You can’t say it’s all steroids, because steroid use is widespread in Japan. You can’t say that Japanese wrestling is lower-impact, especially if you compare mostly-matches TV shows in Japan to the gab-fests in the US. You can’t say it’s just a matter of size, because even if you remove 300+ pounders like Bigelow and Yokozuna there’s still a gulf. Access to drugs? If Japanese wrestlers wanted to they could get hooked on pain pills and alcohol just as easily as Americans.
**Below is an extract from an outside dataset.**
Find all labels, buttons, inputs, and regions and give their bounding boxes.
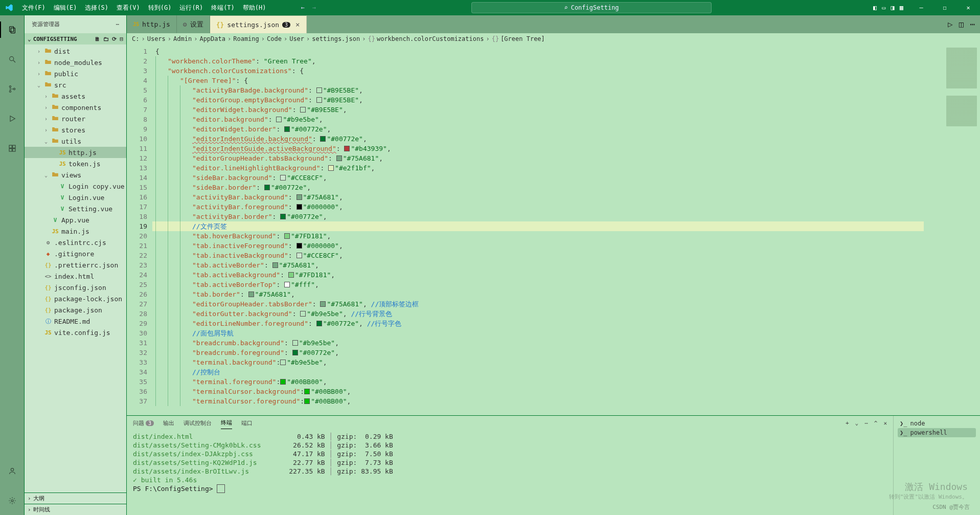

The difference between Japan and the US has to do with life on the road. In the US, full-time promotions hardly take any time off. In Japan, several weeks of shows are followed by several weeks off. In the US, even regional promotions required large amounts of travel time (to say nothing of national). In Japan, tour stops are rarely more than a couple hours apart. Sometimes a tour doesn’t even leave Tokyo!

US wrestlers have less time to hit the gym, thus they need more shortcuts (ie. steroids, HGH) to stay in shape. US wrestlers have less time to rest their joints and see doctors. US wrestlers have very little time to spend at home, which is stressful and harms family life. The end result is that excessively gassed wrestlers put a bigger toll on their bodies and require copious amounts of narcotics (legal and/or illegal) just to get through until a serious injury gives them actual time off.

How much can really be done? In Japan, tour and taping schedules have long caused several weeks to pass before even important matches make air. That wouldn’t be tolerable given the modern monthly PPV system, which is fed by weekly TV shows so long periods of time off doesn’t seem plausible. Nothing can be done about the distance between shows. Of all the fixes, only one stands out as something that would kill fewer wrestlers without really killing business: fewer house shows.

Let’s take WWE for example. If they ran 30% fewer house shows, which would be in the neighborhood of 20% fewer shows overall, they could schedule many more consecutive days off. Throw in the occasional ‘two weeks of shows taped in one’ and it would be possible to give wrestlers an entire week off without doing much harm to the TV/PPV cycle. Doubling the time off for wrestlers would make life on the road exponentially easier. Oh, but what about revenue?

House shows rarely sell out in the US. If they run fewer house shows, that means getting rid of the marginal ones. Ignoring a few small markets and doing a couple less events in major markets wouldn’t significantly impact ratings, it would cause less than a 30% decline in house show revenue, and ‘live event’ revenue is only a piece of WWE’s pie to begin with. Fewer injuries on house shows and less wear-and-tear on the roster would help the TV product, as would improved morale. WWE invests in making its superstars, so any who burn out or die represent a loss. Losing someone like Eddie Guerrero is hard to quantify on an earnings report but it has to mean quite a lot of lost revenue, and when you add names like Jericho, Lesnar, RVD and Big Show who left the company because of ‘the road’ you’re talking about very real money.

The Japanese model works for Japan, it can’t work for the US. That doesn’t mean that WWE should remain fixated on short-term profits at the expense of long-term business, and more importantly, human lives. Misawa has wrestled for all intents and purposes non-stop for 26 years despite countless top-rope and head-drop landings. Chances are he significantly out-lives ten or more wrestlers under WWE contract who weren’t even born when he debuted. It doesn’t have to be that way.